Last year, on September 19, 2007, I was released from the federal prison camp in Danbury, Connecticut, after completing my six-month sentence. As happy as I was to get turned loose onto an unsuspecting world, it was a sad experience, too. I had to leave behind friends, who had far longer sentences than I had.
Spending time in prison, especially when that time is measured in years, not in months that can be counted on one or two hands, is very hard on women. Many of them are mothers, and they must endure long separations from their children. The children grow up without their mothers, which is hard on them, too.
I believe that too many people are in prison. Keeping people in prison is expensive and nonproductive. I would very much like to see more people sentenced to probation and community service and restitution (if necessary) than to prison sentences. I would also like to see more use of restorative justice. It is important for people to take responsibility for their actions, to apologize, and make right what they have made wrong. Occupying space in prison does not accomplish any of that. So these are a few things that I have learned from my time in prison.
I have also learned that being in prison is challenging but it is an experience that the overwhelming majority survives. They then go on to other things and other adventures. I have also learned that going to prison for something that you believe in is somewhat difficult but far from impossible. I believe that change can occur when ordinary people, such as me, are willing to make sacrifices for the things that they believe in.

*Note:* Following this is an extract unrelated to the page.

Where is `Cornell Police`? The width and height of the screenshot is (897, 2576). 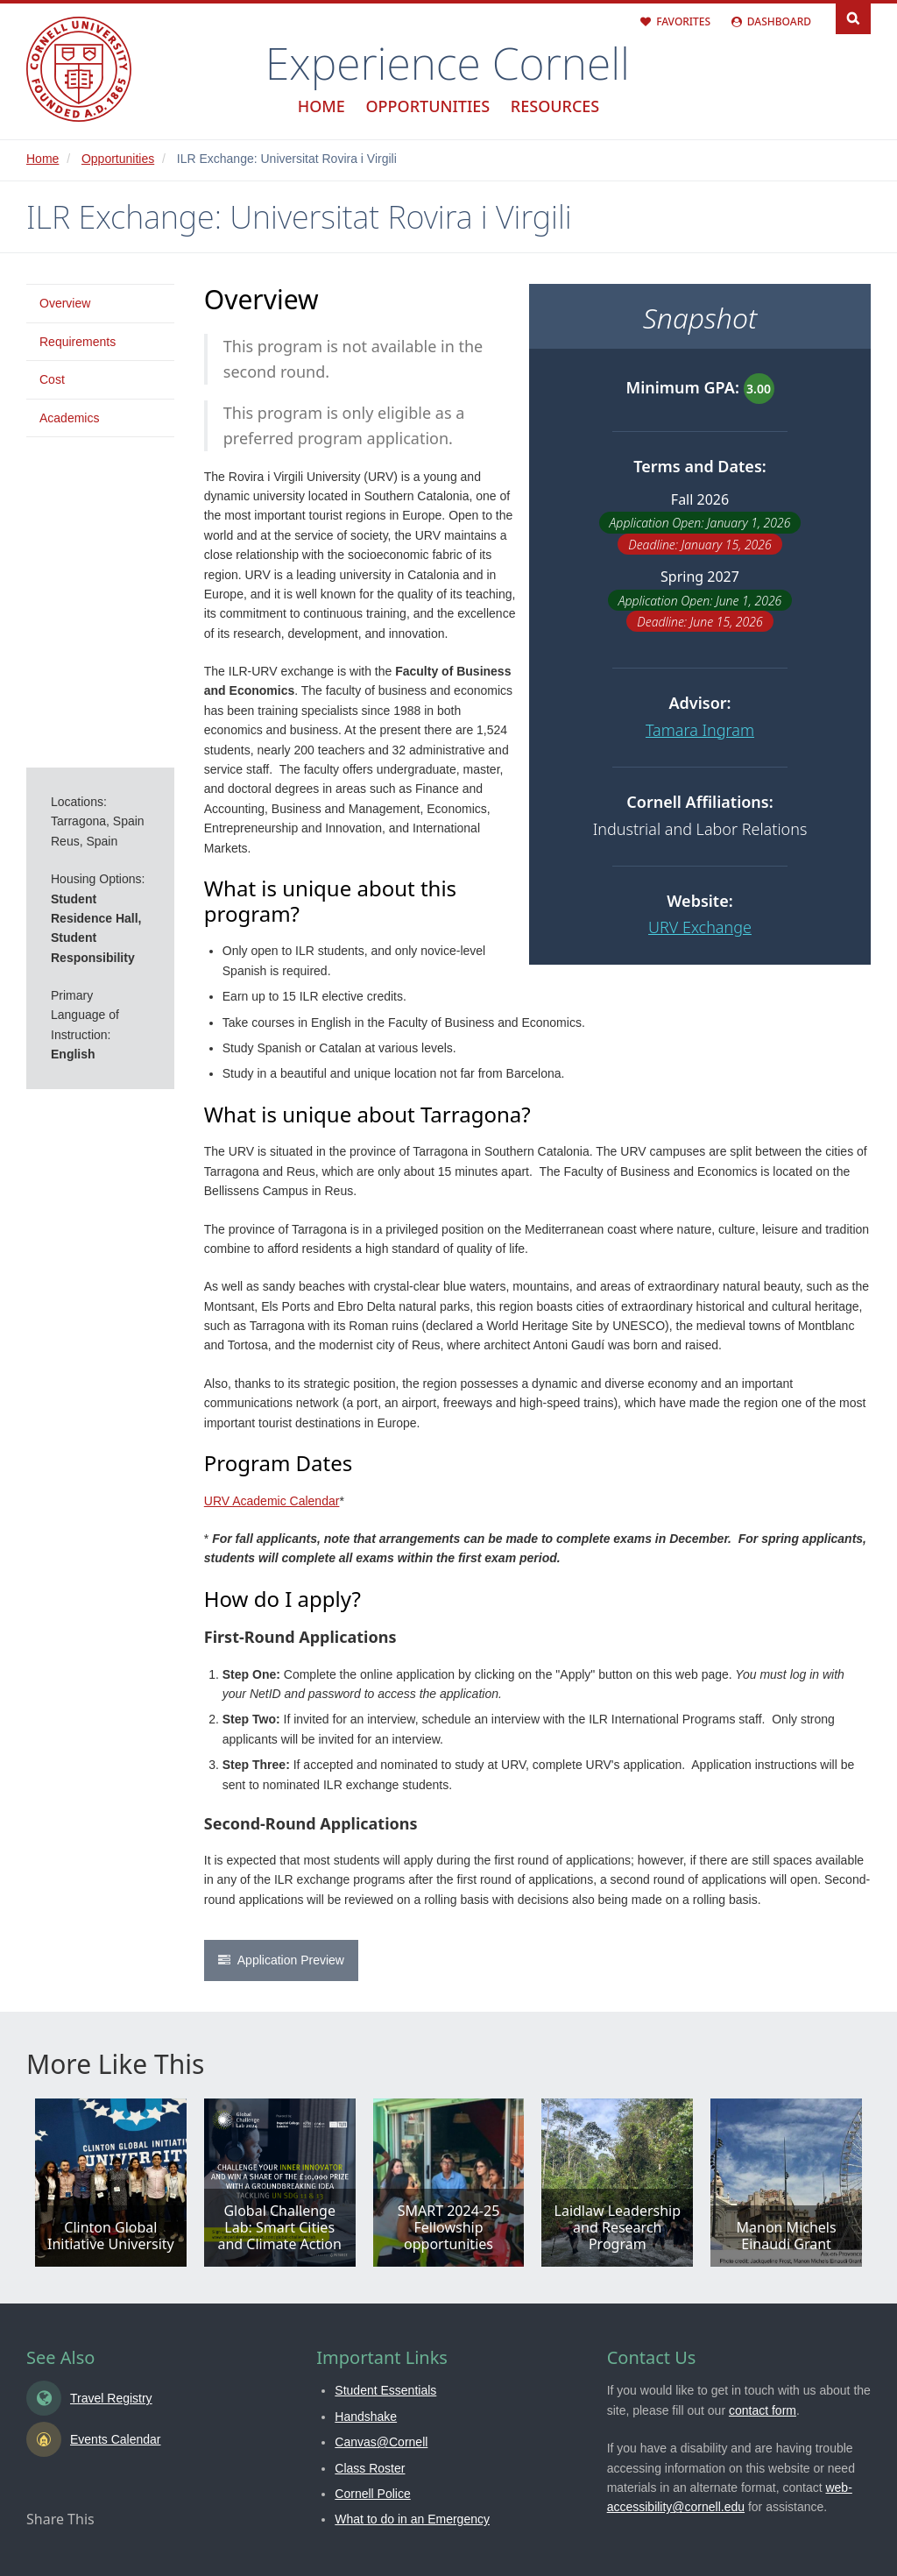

In two months, there will be another vigil at Fort Benning. Undoubtedly, some people will choose to cross the Fort Benning fence. Might you be one of them? Would you be one of those who chooses to take that step (literally) to say yes to life and human rights and no to torture and assassination? Or, if you prefer to travel to Arizona, rather than Georgia, might you take that step, instead, at Fort Huachuca? I would encourage you to think about it. I have no regrets about having crossed that fence and, I believe, that, if you crossed the fence, too, you would not regret it.
And, speaking about steps, I have finished my 500-mile walk from Chicago to Saint Paul, Minnesota, with Witness Against War (see http://www.vcnv.org). It was a good experience, and I will write more extensively about it in later posts. Above is a photograph of me on the top of Brady's Bluff at Perrot State Park, in Trempealeau, Wisconsin. The upper Mississippi River is in the background.